Where's the memorial to all the victims of Japan's aggression preceding and through WWII?

I was just there last week, and it was sickening to hear tour guides make out that the Japanese were the victims.

For starters, 10,000 Japanese military members were killed instantly in the nuclear strike.

Around 30,000 of those killed by the bomb were Koreans who were forced to work in Japanese weapons manufacturing plants. I didn't see any memorial to those workers.

-3 ( +6 / -9 )

Most people on this planet would be moved, and readily accept that War is a terrible thing.

Yet we have people like Putin who start wars and threaten the use of nuclear weapons today.

1 ( +7 / -6 )

Paul NovaxToday  09:28 am JST

 "I hope people from both Japan and abroad, as well as those who will lead the next generation, will continue to visit" and recognize that nuclear weapons are an "absolute evil."

Where's the memorial to all the victims of Japan's aggression preceding and through WWII?

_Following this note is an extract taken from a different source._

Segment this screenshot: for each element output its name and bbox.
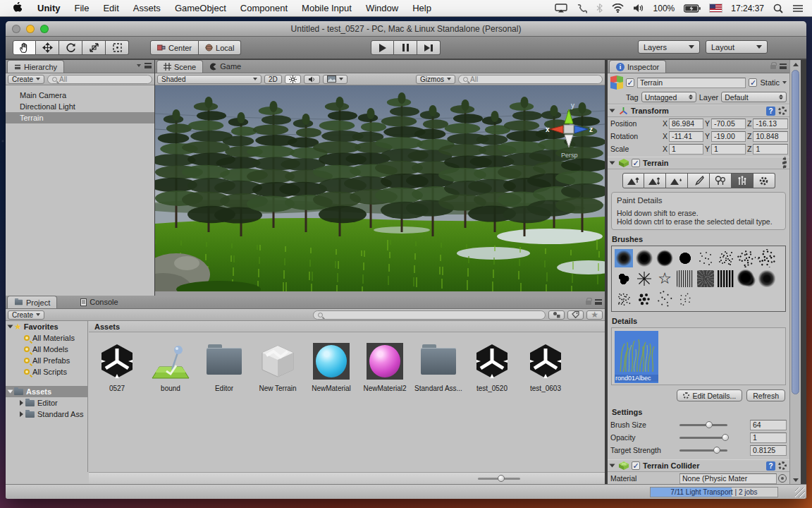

In Nanjing China. Although that's not well documented like the A-bombing were.

I was just there last week, and it was sickening to hear tour guides make out that the Japanese were the victims.

All civilians who died or suffered in every country during WWII were "victims". Your comment is what's sickening.

3 ( +8 / -5 )

Absolutely worth going to once if one visits or lives in Japan. As is the museum in Nagasaki.

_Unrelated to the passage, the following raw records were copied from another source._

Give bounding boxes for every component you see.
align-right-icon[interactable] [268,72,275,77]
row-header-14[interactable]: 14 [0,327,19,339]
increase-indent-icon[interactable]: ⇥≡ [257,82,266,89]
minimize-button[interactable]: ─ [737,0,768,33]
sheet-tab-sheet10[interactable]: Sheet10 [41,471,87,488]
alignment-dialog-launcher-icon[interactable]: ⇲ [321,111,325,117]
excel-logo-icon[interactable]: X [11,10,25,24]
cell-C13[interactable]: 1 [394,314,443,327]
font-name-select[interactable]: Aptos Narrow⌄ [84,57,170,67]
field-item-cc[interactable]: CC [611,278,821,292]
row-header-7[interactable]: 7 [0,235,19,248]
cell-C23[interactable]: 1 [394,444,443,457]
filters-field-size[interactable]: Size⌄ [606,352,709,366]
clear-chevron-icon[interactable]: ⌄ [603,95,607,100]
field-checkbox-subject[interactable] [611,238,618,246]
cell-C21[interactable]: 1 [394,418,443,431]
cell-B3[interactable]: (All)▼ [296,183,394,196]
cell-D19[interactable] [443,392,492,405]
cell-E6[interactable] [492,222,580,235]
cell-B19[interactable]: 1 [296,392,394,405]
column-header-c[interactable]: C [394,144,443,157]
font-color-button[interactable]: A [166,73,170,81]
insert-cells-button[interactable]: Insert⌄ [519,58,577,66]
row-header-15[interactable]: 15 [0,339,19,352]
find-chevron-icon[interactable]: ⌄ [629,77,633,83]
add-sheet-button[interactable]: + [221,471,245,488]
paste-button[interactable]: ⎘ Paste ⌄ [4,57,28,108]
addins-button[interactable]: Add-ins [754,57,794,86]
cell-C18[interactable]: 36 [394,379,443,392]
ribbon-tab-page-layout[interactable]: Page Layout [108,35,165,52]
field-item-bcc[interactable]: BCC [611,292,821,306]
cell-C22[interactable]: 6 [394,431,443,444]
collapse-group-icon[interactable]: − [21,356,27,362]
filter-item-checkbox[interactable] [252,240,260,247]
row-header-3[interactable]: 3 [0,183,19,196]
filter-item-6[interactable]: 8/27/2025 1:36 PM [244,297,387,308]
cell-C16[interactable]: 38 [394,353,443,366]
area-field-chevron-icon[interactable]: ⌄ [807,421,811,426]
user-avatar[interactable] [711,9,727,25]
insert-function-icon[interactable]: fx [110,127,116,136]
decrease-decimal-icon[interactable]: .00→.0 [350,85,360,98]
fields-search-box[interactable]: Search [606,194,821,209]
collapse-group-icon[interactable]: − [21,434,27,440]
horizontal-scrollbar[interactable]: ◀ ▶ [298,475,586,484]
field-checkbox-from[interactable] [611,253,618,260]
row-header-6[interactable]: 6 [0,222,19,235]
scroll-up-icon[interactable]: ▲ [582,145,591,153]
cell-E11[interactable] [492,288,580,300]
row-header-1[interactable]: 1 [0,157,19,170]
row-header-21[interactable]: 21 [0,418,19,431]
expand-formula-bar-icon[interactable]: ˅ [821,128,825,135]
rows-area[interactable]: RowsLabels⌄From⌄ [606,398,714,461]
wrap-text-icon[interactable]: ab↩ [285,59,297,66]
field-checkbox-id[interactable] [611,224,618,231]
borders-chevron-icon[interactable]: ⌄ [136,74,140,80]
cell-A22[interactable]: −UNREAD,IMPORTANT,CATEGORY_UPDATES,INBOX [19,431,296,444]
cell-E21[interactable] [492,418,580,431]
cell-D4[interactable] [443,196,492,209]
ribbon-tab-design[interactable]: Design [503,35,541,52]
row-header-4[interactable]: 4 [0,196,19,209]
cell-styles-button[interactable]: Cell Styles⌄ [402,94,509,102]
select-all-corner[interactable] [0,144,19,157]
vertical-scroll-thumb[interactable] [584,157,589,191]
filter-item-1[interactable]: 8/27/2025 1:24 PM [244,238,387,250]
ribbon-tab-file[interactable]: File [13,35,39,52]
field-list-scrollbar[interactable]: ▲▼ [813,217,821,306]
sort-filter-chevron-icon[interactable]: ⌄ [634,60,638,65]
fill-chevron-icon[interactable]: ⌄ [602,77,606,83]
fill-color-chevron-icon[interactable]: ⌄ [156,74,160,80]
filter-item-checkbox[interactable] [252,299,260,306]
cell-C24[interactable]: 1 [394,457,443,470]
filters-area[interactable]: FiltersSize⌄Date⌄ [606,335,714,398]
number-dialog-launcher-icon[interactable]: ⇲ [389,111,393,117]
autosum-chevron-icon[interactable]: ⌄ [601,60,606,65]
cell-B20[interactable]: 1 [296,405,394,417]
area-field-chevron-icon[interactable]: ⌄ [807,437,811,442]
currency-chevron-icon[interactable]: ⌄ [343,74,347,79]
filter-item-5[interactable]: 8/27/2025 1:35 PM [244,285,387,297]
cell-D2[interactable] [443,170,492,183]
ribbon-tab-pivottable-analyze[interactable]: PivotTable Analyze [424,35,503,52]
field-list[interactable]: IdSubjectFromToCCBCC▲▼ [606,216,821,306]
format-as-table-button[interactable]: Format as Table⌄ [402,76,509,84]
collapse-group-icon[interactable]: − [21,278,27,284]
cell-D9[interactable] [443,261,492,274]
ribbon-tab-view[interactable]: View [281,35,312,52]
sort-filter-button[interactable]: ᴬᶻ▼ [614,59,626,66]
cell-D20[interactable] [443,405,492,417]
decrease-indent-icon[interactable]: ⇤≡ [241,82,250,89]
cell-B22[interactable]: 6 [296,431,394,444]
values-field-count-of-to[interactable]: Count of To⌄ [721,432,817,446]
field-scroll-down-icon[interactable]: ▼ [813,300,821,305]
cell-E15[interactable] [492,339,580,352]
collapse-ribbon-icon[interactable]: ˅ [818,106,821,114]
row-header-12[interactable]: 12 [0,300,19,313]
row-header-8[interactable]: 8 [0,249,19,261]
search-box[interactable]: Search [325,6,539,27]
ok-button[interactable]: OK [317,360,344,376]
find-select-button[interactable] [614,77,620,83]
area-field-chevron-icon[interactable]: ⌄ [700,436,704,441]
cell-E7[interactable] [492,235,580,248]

My only issue is with visitors taking selfies outside the A-bomb dome - with a smile. Not malicious I'm certain, but read the room. It is a sombre and sacred area, rightly so.

3 ( +4 / -1 )

Across from the gembaku dome is Orizuru Tower, with an interesting exhibition and a place to make a paper crane and throw it down the side of the building on top of a million more (encased in glass).

0 ( +0 / -0 )

Bet half of those visitors were forced visits by junior and senior high school kids , I also bet half if them were traumatized by it , wonder what's the point of showing these terrible images to kids who are still in development

-7 ( +1 / -8 )

Where's the memorial to all the victims of Japan's aggression preceding and through WWII?

Its a specific memorial to the victims of the atomic bomb dropped in Hiroshima in 1945. What were you expecting?

1 ( +3 / -2 )

Every year and every news article brings out people who want to deflect....oh what about China...minimise...consider the deaths in other nations....and deny....

I am sick of it.

When your city gets one bomb that obliterates it , there is no right and wrong...its ALL wrong.

As my father in law said, as he clutched me weeping "NO MORE WAR "

0 ( +0 / -0 )

OssanAmericaMar. 17  10:12 am JST

Yet we have people like Putin who start wars and threaten the use of nuclear weapons today

The US was the one that dropped the Nuclear bomb and the country that has killed the most people ever in the world through its war mongering!

0 ( +0 / -0 )

It was very moving to go to this museum and I recommend it to all people to try and promote peace and never again use Nuclear weapons!

It is one of the greatest shames of the human race that we still allow our leaders to keep armies and build weapons of mass destruction like it is a necessary evil! Imagine a world where the money spent on military and their weapons was spent on improving the human race and the saving this planet !

I also recommend the Nagasaki Museum as well!